Super Commando Dhruva was popular among slightly older children. He stood out from the other superheroes because he had no powers, much like Batman sans his batmobile. He had nothing but the will to do good for his people, intellect, and some acroNagrajbatics. The only thing he had in common with his superhero friends was that he wore a bright yellow and blue jumpsuit.
Competing with TV
Unfortunately, RC’s popularity also came at a time when Indians got access to cable television.
They were also unable to grow their readers since the comic books were published exclusively in Hindi. While they held a strong foothold in India’s Hindi belt, there weren’t many readers beyond it. Their foray into regional languages did not do well.

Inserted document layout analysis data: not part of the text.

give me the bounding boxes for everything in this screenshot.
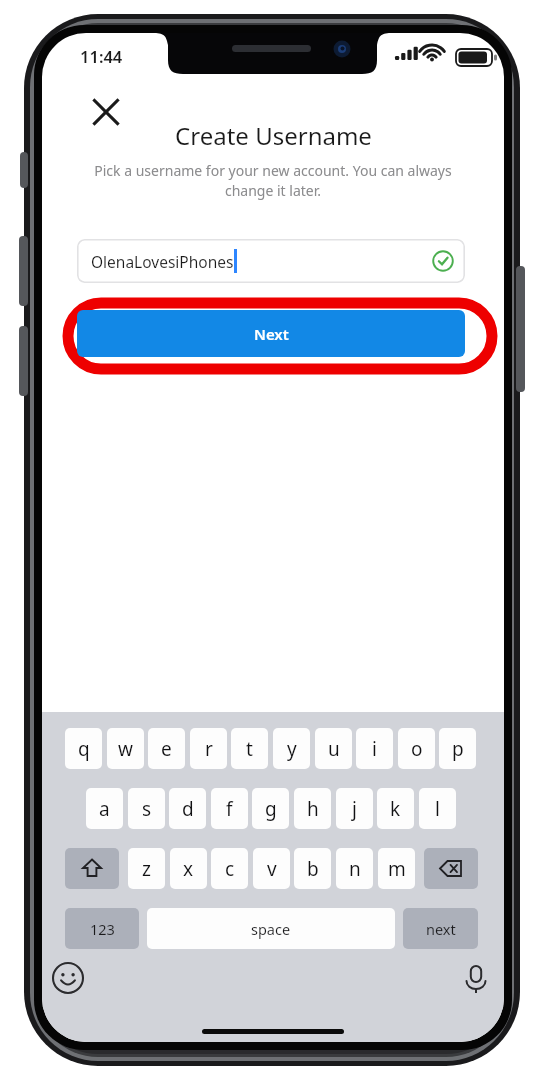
button[interactable]: h xyxy=(294,788,331,829)
staticText: q xyxy=(78,736,90,762)
staticText: e xyxy=(161,736,172,762)
button[interactable]: r xyxy=(190,728,227,769)
button[interactable]: q xyxy=(65,728,102,769)
button[interactable]: e xyxy=(148,728,185,769)
staticText: c xyxy=(225,856,235,882)
button[interactable]: x xyxy=(170,848,207,889)
staticText: x xyxy=(183,856,194,882)
button[interactable]: OlenaLovesiPhones xyxy=(77,239,465,283)
button[interactable]: next xyxy=(403,908,478,949)
button[interactable]: Shift xyxy=(65,848,119,889)
staticText: y xyxy=(287,736,297,762)
button[interactable]: d xyxy=(169,788,206,829)
button[interactable]: u xyxy=(315,728,352,769)
staticText: s xyxy=(142,796,152,822)
button[interactable]: Dictation xyxy=(458,960,494,996)
button[interactable]: Backspace xyxy=(424,848,478,889)
staticText: v xyxy=(267,856,277,882)
button[interactable]: z xyxy=(128,848,165,889)
button[interactable]: Next xyxy=(77,310,465,357)
button[interactable]: Emoji keyboard xyxy=(50,960,86,996)
staticText: l xyxy=(435,796,440,822)
staticText: g xyxy=(265,796,277,822)
staticText: Pick a username for your new account. Yo… xyxy=(72,161,474,200)
staticText: p xyxy=(452,736,464,762)
staticText: Next xyxy=(254,324,289,344)
button[interactable]: i xyxy=(356,728,393,769)
button[interactable]: y xyxy=(273,728,310,769)
staticText: t xyxy=(246,736,253,762)
staticText: f xyxy=(226,796,233,822)
staticText: h xyxy=(307,796,319,822)
button[interactable]: t xyxy=(231,728,268,769)
staticText: z xyxy=(142,856,151,882)
button[interactable]: s xyxy=(128,788,165,829)
staticText: i xyxy=(372,736,377,762)
button[interactable]: a xyxy=(86,788,123,829)
button[interactable]: v xyxy=(253,848,290,889)
staticText: j xyxy=(352,796,357,822)
staticText: m xyxy=(388,856,406,882)
staticText: a xyxy=(99,796,110,822)
staticText: r xyxy=(205,736,213,762)
staticText: u xyxy=(328,736,340,762)
staticText: b xyxy=(307,856,319,882)
staticText: n xyxy=(349,856,361,882)
button[interactable]: o xyxy=(398,728,435,769)
button[interactable]: b xyxy=(294,848,331,889)
button[interactable]: l xyxy=(419,788,456,829)
button[interactable]: c xyxy=(211,848,248,889)
staticText: space xyxy=(251,919,291,939)
button[interactable]: space xyxy=(147,908,395,949)
button[interactable]: m xyxy=(378,848,415,889)
staticText: 11:44 xyxy=(80,45,123,67)
button[interactable]: w xyxy=(107,728,144,769)
staticText: o xyxy=(411,736,423,762)
button[interactable]: Close xyxy=(84,90,128,134)
button[interactable]: p xyxy=(439,728,476,769)
button[interactable]: n xyxy=(336,848,373,889)
staticText: 123 xyxy=(90,919,115,939)
staticText: next xyxy=(426,919,456,939)
button[interactable]: g xyxy=(252,788,289,829)
staticText: Create Username xyxy=(175,119,372,152)
button[interactable]: j xyxy=(336,788,373,829)
staticText: d xyxy=(182,796,194,822)
staticText: OlenaLovesiPhones xyxy=(91,251,234,272)
button[interactable]: f xyxy=(211,788,248,829)
button[interactable]: 123 xyxy=(65,908,139,949)
staticText: w xyxy=(118,736,133,762)
staticText: k xyxy=(390,796,401,822)
button[interactable]: k xyxy=(377,788,414,829)
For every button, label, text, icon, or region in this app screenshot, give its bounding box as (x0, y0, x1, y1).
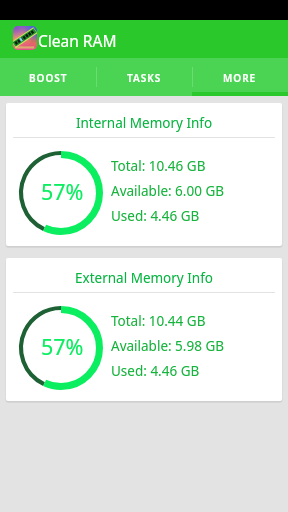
staticText: Total: 10.46 GB (111, 157, 206, 175)
staticText: MORE (223, 71, 257, 85)
staticText: Internal Memory Info (6, 114, 282, 132)
button[interactable]: TASKS (96, 58, 192, 96)
staticText: BOOST (29, 71, 68, 85)
other: Clean RAM app icon (13, 26, 37, 50)
button[interactable]: External Memory Info (6, 258, 282, 401)
staticText: TASKS (127, 71, 162, 85)
staticText: External Memory Info (6, 269, 282, 287)
staticText: 57% (41, 332, 84, 361)
staticText: Used: 4.46 GB (111, 362, 200, 380)
staticText: Clean RAM (38, 30, 117, 51)
staticText: Available: 5.98 GB (111, 337, 225, 355)
staticText: Available: 6.00 GB (111, 182, 225, 200)
button[interactable]: Internal Memory Info (6, 103, 282, 246)
staticText: 57% (41, 177, 84, 206)
staticText: Total: 10.44 GB (111, 312, 206, 330)
button[interactable]: MORE (192, 58, 288, 96)
staticText: Used: 4.46 GB (111, 207, 200, 225)
button[interactable]: BOOST (0, 58, 96, 96)
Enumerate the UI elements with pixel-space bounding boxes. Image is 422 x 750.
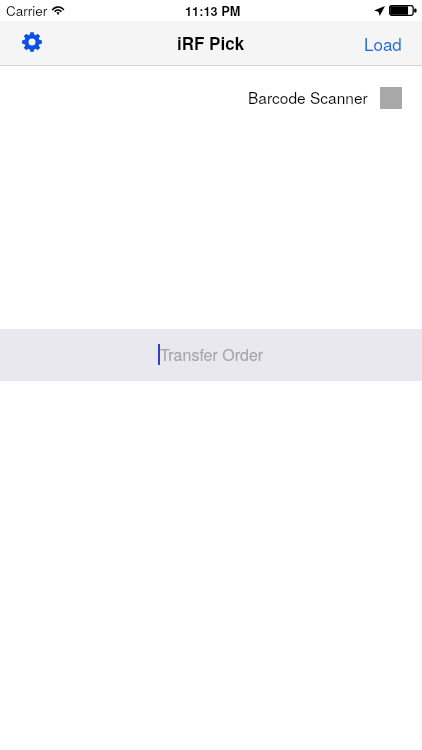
button[interactable]: Transfer Order	[0, 329, 422, 381]
staticText: Transfer Order	[160, 343, 264, 366]
staticText: Barcode Scanner	[248, 86, 368, 108]
staticText: Carrier	[6, 1, 48, 20]
staticText: iRF Pick	[177, 31, 245, 55]
button[interactable]: Load	[359, 24, 407, 62]
staticText: Load	[364, 31, 402, 55]
button[interactable]: Settings	[12, 23, 52, 63]
staticText: 11:13 PM	[185, 2, 241, 20]
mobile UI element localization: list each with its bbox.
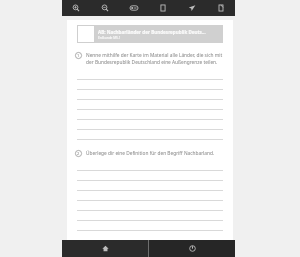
button[interactable]: Page view (148, 0, 177, 16)
staticText: Nenne mithilfe der Karte im Material all… (86, 52, 223, 66)
staticText: 2 (77, 151, 80, 156)
staticText: Erdkunde M5.1 (98, 36, 121, 40)
button[interactable]: 1 (75, 52, 223, 66)
button[interactable]: 2 (75, 150, 223, 157)
button[interactable]: Power (149, 240, 235, 257)
staticText: AB: Nachbarländer der Bundesrepublik Deu… (98, 29, 206, 35)
button[interactable]: Send (177, 0, 206, 16)
button[interactable]: File (206, 0, 235, 16)
button[interactable]: AB: Nachbarländer der Bundesrepublik Deu… (77, 24, 223, 44)
button[interactable]: Zoom out (90, 0, 119, 16)
button[interactable]: Home (62, 240, 148, 257)
staticText: Überlege dir eine Definition für den Beg… (86, 150, 215, 157)
button[interactable]: Page indicator (119, 0, 148, 16)
staticText: 1 (77, 53, 80, 58)
button[interactable]: Zoom in (62, 0, 90, 16)
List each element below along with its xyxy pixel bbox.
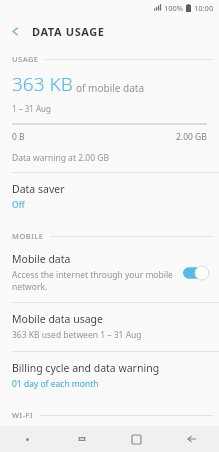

By 1998, the sales had begun to drop and by 2010, the sales were 10 per cent of what they used to be, pushing them to the brink of shutting down. The unwillingness to adapt to the changing times spelt doom for RC, believes Shashank.
“Most of the publications were out of the market. Raj Comics was the only one and their content had also begun to fluctuate, both in terms of art and story. We used to go out to rent DVDs to watch at home and often wonder when they’d create TV shows or movies for Nagraj and Doga. They struggled to adapt,” he explained.
Rohan said, “The new characters they launched were not handled well by their internal team. The content and art degraded, and so did their sales.”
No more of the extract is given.